As they pushed through the crowd of grimy scavengers and laborers, Hanzo felt a sudden, sharp prickle at the back of his neck.
Aero, perched silently on a high iron beam above them, let out a low, clicking warning.
Hanzo didn't look up, but his internal focus sharpened. Someone was watching them—not with the simple greed of a guard, but with a cold, calculated intent.
From a balcony draped in heavy, oil-soaked silks, a man watched them pass. He didn't wear leather or scrap. He wore a robe made of woven copper wire, and his hands were stained a deep, permanent indigo—the mark of a High-Artisan.
The man didn't look at Hanzo's face. He looked at the way the boy's left footprint was deeper in the soot than the right, the weight of his integrated marrow pressing into the earth. He saw the way the air shimmered slightly around the boy's arm, a remnant of the thermal venting.

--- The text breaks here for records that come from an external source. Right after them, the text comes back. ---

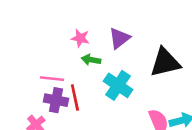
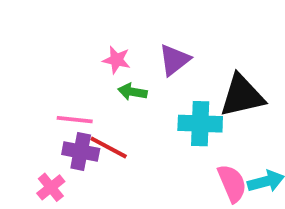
cyan cross: (118, 85) -> (200, 124), moved, turned -32
red line: (75, 97) -> (109, 147), turned -50

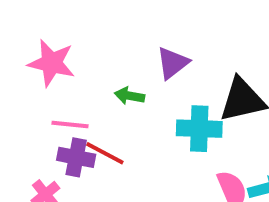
pink star: (117, 60) -> (52, 63), moved, size x1.6

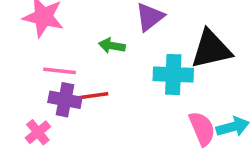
red line: (105, 153) -> (90, 96), turned -36

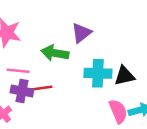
green arrow: (112, 46) -> (55, 53), size x1.5
black triangle: (211, 49) -> (125, 76), moved, size x0.7

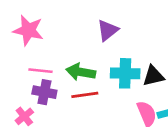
green arrow: (55, 53) -> (81, 72), moved
red line: (40, 88) -> (85, 95), moved

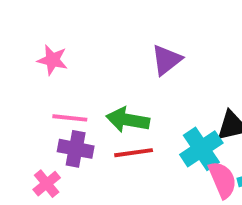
pink star: (28, 30) -> (52, 60), size x0.7
cyan cross: (125, 73) -> (201, 149), moved, turned -36

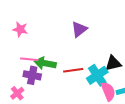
green arrow: (128, 120) -> (45, 63), moved
red line: (134, 153) -> (73, 70), moved

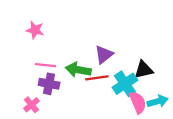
purple triangle: (79, 29) -> (104, 55), moved
green arrow: (45, 63) -> (78, 70), moved

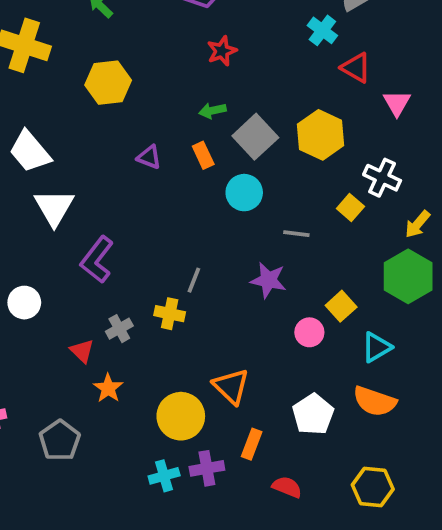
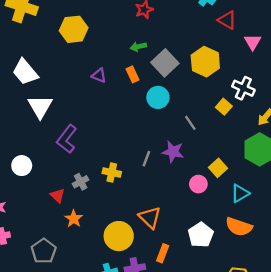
gray line: (296, 234) -> (190, 123), turned 49
gray line: (194, 280) -> (146, 159), moved

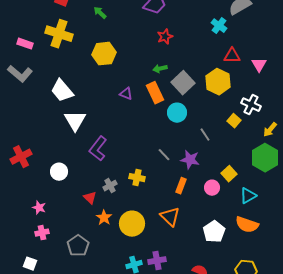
red triangle: (227, 20) -> (232, 56), moved, turned -30
orange rectangle: (133, 74) -> (155, 93), size x1.5
gray line: (146, 159) -> (164, 155), moved, turned -64
yellow circle: (119, 236) -> (132, 224), moved
orange rectangle: (163, 253) -> (181, 186), moved

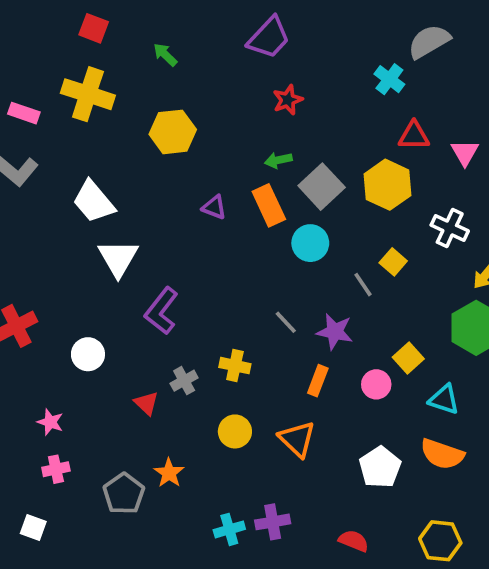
yellow square: (234, 121) -> (393, 262), moved
cyan triangle: (248, 196) -> (444, 399), turned 48
orange star: (104, 218) -> (169, 473), moved
yellow circle: (132, 224) -> (235, 431), moved, size x0.7

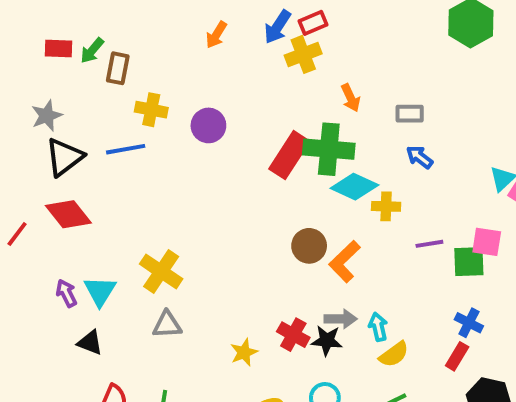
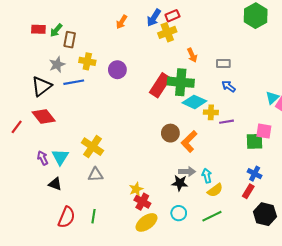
gray star: (47, 116) -> (57, 65), moved
purple line: (429, 244) -> (226, 122), moved
red cross: (293, 335) -> (142, 202), moved

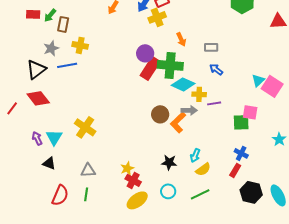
purple circle: (117, 70) -> (145, 53), moved
gray arrow: (187, 172) -> (189, 110), moved
gray triangle: (96, 175) -> (88, 170), moved
cyan arrow: (207, 176) -> (195, 155), turned -144

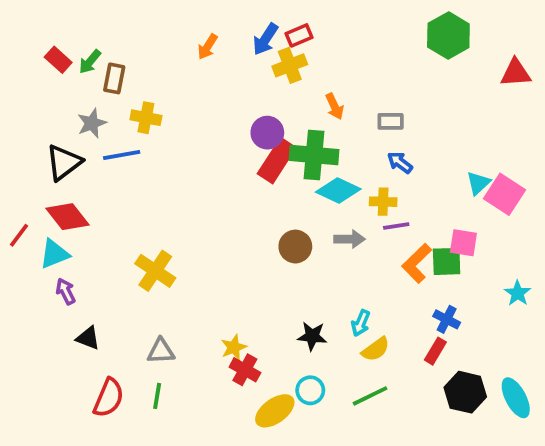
red rectangle: (33, 14) -> (58, 60), turned 40
yellow cross: (199, 94) -> (383, 202), moved
orange L-shape: (178, 122) -> (417, 263), moved
cyan triangle: (54, 137) -> (54, 254), moved, turned 36
yellow ellipse: (137, 200) -> (275, 411), moved

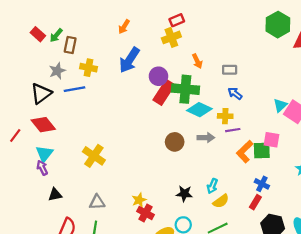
green hexagon: (448, 35) -> (278, 25), moved
blue arrow: (265, 39) -> (129, 60), moved, size x1.4
cyan triangle: (54, 254) -> (44, 154), moved, turned -30
black triangle: (88, 338) -> (55, 195), turned -32

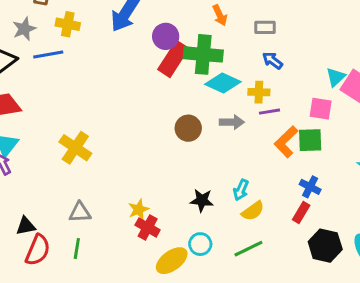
pink square: (272, 140) -> (321, 109), moved
black triangle: (55, 195) -> (26, 226), moved

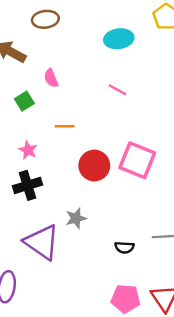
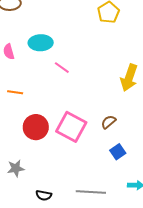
cyan ellipse: (119, 39) -> (41, 43), moved
black semicircle: (124, 247) -> (44, 195), moved

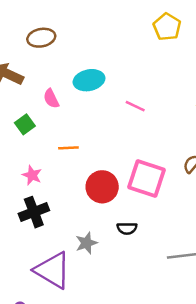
pink line: (62, 68) -> (135, 106), moved
black semicircle: (44, 195) -> (127, 228), moved

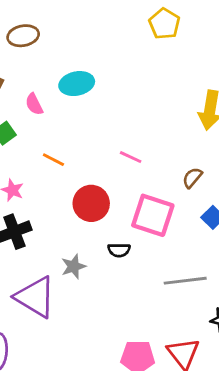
pink line: (135, 106) -> (131, 157), moved
orange line: (68, 148) -> (53, 160), turned 30
pink square: (146, 178) -> (153, 215), moved

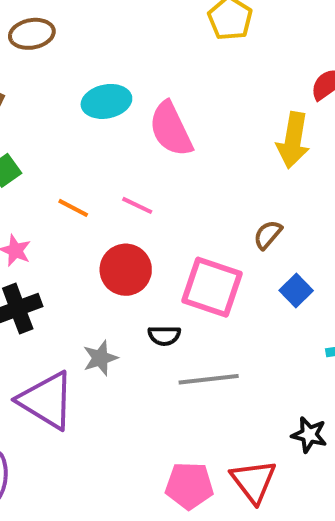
pink semicircle: (34, 104) -> (171, 129), moved, size x1.8
pink line: (131, 157) -> (137, 205), moved
gray line: (185, 281) -> (209, 379), moved

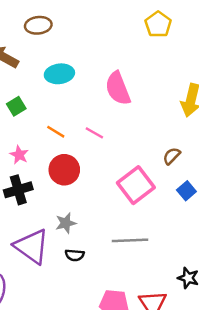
cyan ellipse: (106, 101) -> (59, 74), moved
red circle: (126, 270) -> (64, 170), moved
pink square: (212, 287) -> (136, 185), turned 30
black semicircle: (164, 336) -> (75, 255), moved

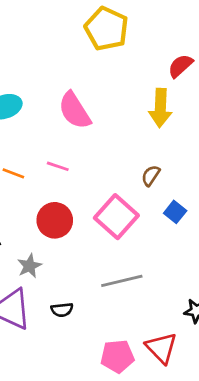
yellow pentagon: (158, 24) -> (106, 29), size x1.4
red circle: (64, 170) -> (55, 220), moved
gray star: (66, 223) -> (30, 266), moved

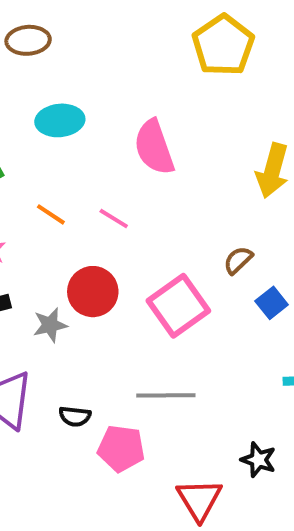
blue square: (175, 212) -> (272, 303), moved
gray star: (30, 266) -> (50, 325), moved
pink pentagon: (117, 356) -> (121, 448), moved

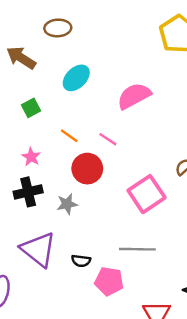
cyan ellipse: (60, 120) -> (76, 78), turned -40
pink semicircle: (154, 147) -> (134, 96), turned 80
red circle: (93, 292) -> (87, 169), moved

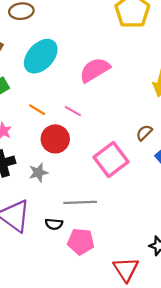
cyan ellipse: (76, 78) -> (41, 56), size x1.4
gray line: (137, 249) -> (80, 202), moved

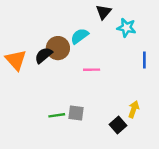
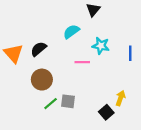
cyan star: (126, 28) -> (101, 46), moved
brown circle: (58, 48) -> (42, 80), moved
green line: (57, 115) -> (51, 104), turned -32

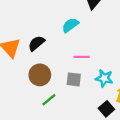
cyan star: (101, 46) -> (104, 78), moved
gray square: (68, 101) -> (74, 79), moved

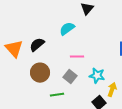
gray square: (74, 79) -> (70, 77), turned 32
green line: (49, 100) -> (57, 95), moved, turned 32

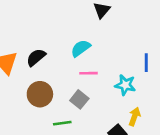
cyan semicircle: (67, 29) -> (81, 48), moved
cyan star: (97, 76) -> (125, 85), moved

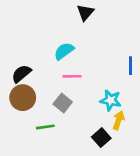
black semicircle: (36, 57) -> (21, 74), moved
cyan star: (125, 85) -> (111, 100), moved

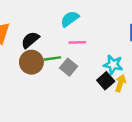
green line: (45, 127) -> (52, 58), moved
black square: (101, 138) -> (106, 81), moved

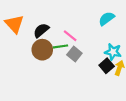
cyan semicircle: (70, 19) -> (107, 19), moved
pink line: (77, 42) -> (70, 36), moved, turned 40

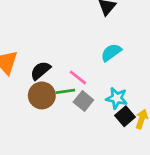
cyan semicircle: (107, 19) -> (111, 52), moved
cyan star: (113, 52) -> (117, 98), moved

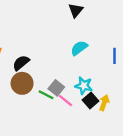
pink line: (78, 77) -> (65, 100), moved
green line: (65, 91) -> (46, 95), moved, turned 35

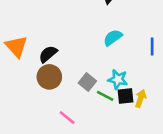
green line: (46, 95) -> (105, 96), moved
pink line: (65, 100) -> (67, 117), moved
black square: (91, 100) -> (125, 96), turned 35

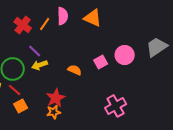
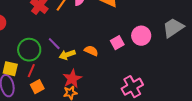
purple line: (35, 51) -> (54, 44), moved
yellow arrow: (40, 65) -> (67, 55), moved
red line: (15, 90) -> (31, 71), turned 72

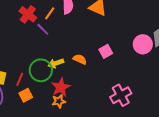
pink circle: (141, 36) -> (143, 44), moved
purple line: (54, 44) -> (43, 29), moved
green circle: (29, 50) -> (41, 70), moved

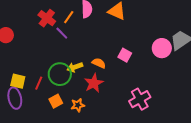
pink square: (106, 51) -> (125, 55), turned -32
red star: (61, 87) -> (94, 83), moved
orange square: (26, 95) -> (56, 101), moved

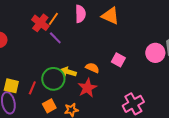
orange line: (69, 17) -> (53, 19), moved
yellow arrow: (75, 67) -> (68, 72), turned 35

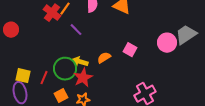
purple line: (55, 38) -> (76, 30), moved
orange semicircle: (92, 68) -> (104, 58), turned -56
red star: (87, 88) -> (83, 78), moved

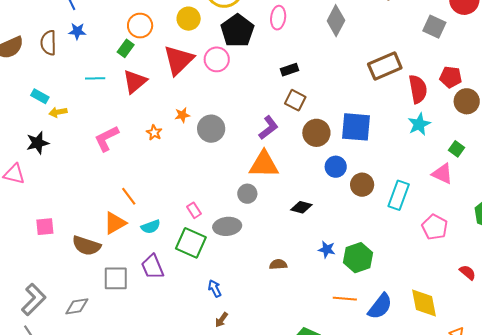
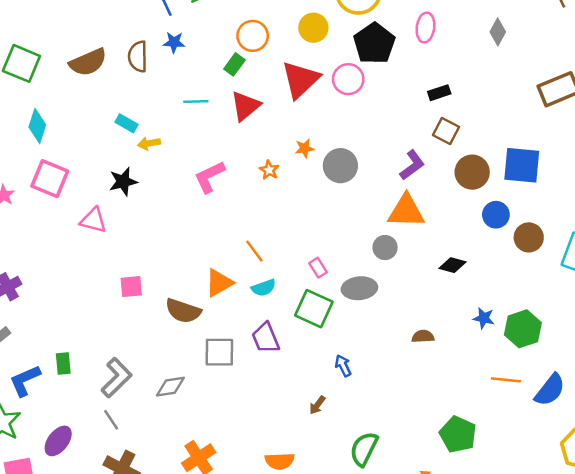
gray diamond: (336, 21) -> (498, 32), size x0.7
orange line: (129, 196) -> (254, 251), moved
brown arrow: (222, 320) -> (317, 405), moved

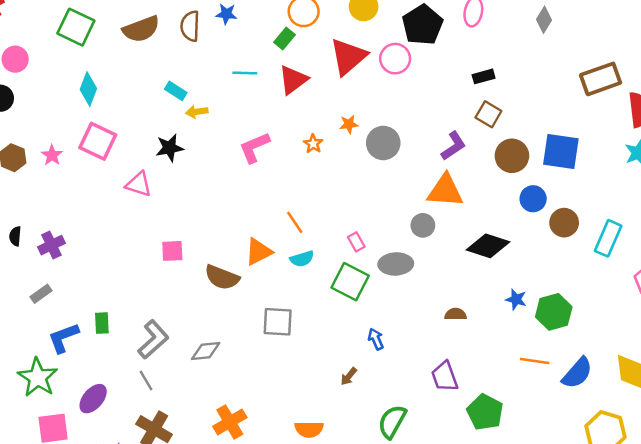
black diamond: (453, 265) -> (488, 246), size x1.6
purple trapezoid: (266, 338) -> (445, 376), moved
gray square: (219, 352) -> (278, 322), moved

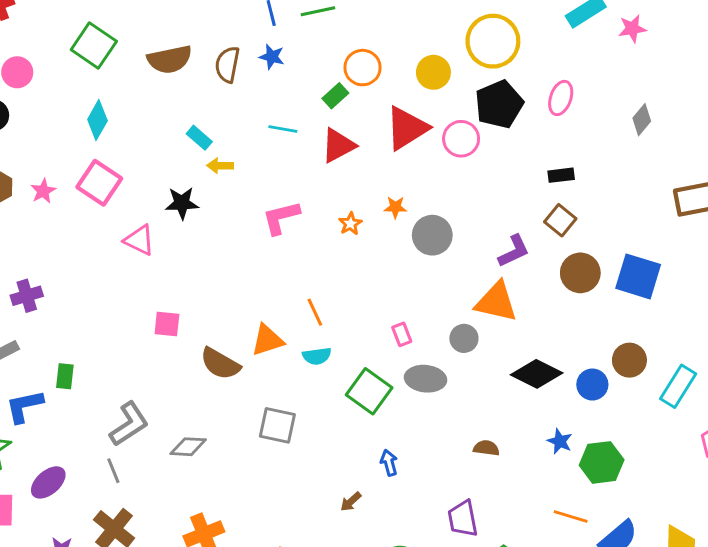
blue circle: (533, 199) -> (592, 385), moved
pink rectangle: (356, 242) -> (402, 334), moved
green rectangle: (102, 323) -> (65, 376), moved

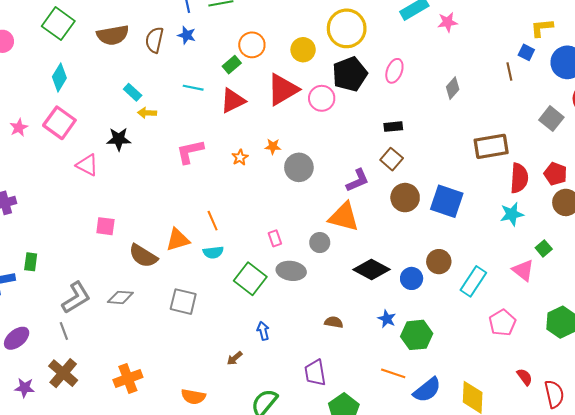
gray diamond: (188, 447) -> (120, 297), moved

"An anomaly," the Artisan whispered, his voice like the grinding of fine sand. "A boy carrying the weight of the ancients, yet walking on a foundation of bone. Bring them to the Exchange. I want to see what happens when that bronze finally meets a real furnace."
Hanzo and Lin reached the counter of the Primary Exchange. A clerk with a mechanical magnifying loupe strapped to his head peered down at them.
"Nine Alpha-Quills," Hanzo said, laying them on the iron counter. The sound of the bronze hitting the metal was pure and clear, ringing out over the din of the market.
The market went silent for a heartbeat. In a world of scrap and rust, the sound of pure Alpha-bronze was the sound of a god speaking.
"What do you want for them?" the clerk asked, his voice suddenly respectful.
"Two weeks of clean rations," Hanzo said firmly. "A jar of stabilized salve for the girl. And..." he paused, looking at the heavy iron doors behind the clerk, "...a look at your Records of the Third Era."
The clerk froze. "Records? Scav-rat, you could buy a palace in the Lower-Pits for these quills. Why would you want old archives?"
Hanzo's gaze didn't waver. He didn't look like a boy seeking a fortune; he looked like a man calculating a trade.
"Rations run out," Hanzo said coldly. "But knowing how the Old Ones anchored their structures is a currency that doesn't rust. Give me the schematics and the medicine. Keep the rest."